» WHAT NEEDS TO BE DONE
Set down exactly the lines from the one containing "Ștrudel cu varză călită" through the last line of the records below, both included, and nothing else.

Transcribed page contents:

________________

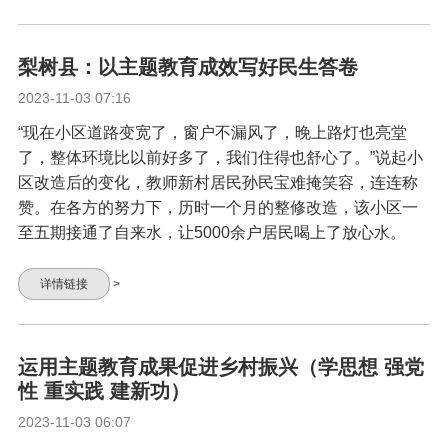
梨树县：以主题教育成效写好民生答卷
2023-11-03 07:16
“现在小区道路变宽了，窗户不漏风了，晚上路灯也亮堂
了，整体环境比以前好多了，我们住得也舒心了。”说起小
区改造后的变化，教师新村居民孙民宝难掩笑容，连连称
赞。在各方的努力下，历时一个月的整修改造，该小区一
至五期接通了自来水，让5000余户居民喝上了放心水。
详情链接
>
运用主题教育成果促进乡村振兴（学思想 强党
性 重实践 建新功）
2023-11-03 06:07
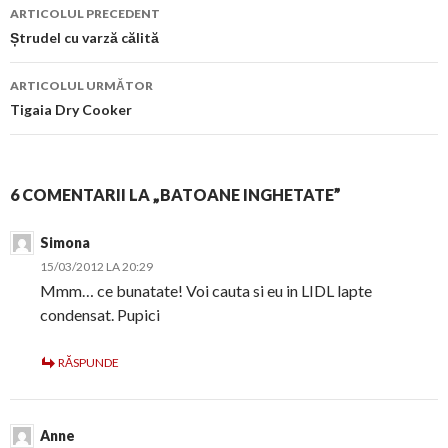
Navigare
ARTICOLUL PRECEDENT
în
Ștrudel cu varză călită
articol
ARTICOLUL URMĂTOR
Tigaia Dry Cooker
6 COMENTARII LA „BATOANE INGHETATE”
Simona
15/03/2012 LA 20:29
Mmm… ce bunatate! Voi cauta si eu in LIDL lapte
condensat. Pupici
RĂSPUNDE
Anne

________________

» OUTPUT FOR THIS TASK
Ștrudel cu varză călită
articol
ARTICOLUL URMĂTOR
Tigaia Dry Cooker
6 COMENTARII LA „BATOANE INGHETATE”
Simona
15/03/2012 LA 20:29
Mmm… ce bunatate! Voi cauta si eu in LIDL lapte
condensat. Pupici
RĂSPUNDE
Anne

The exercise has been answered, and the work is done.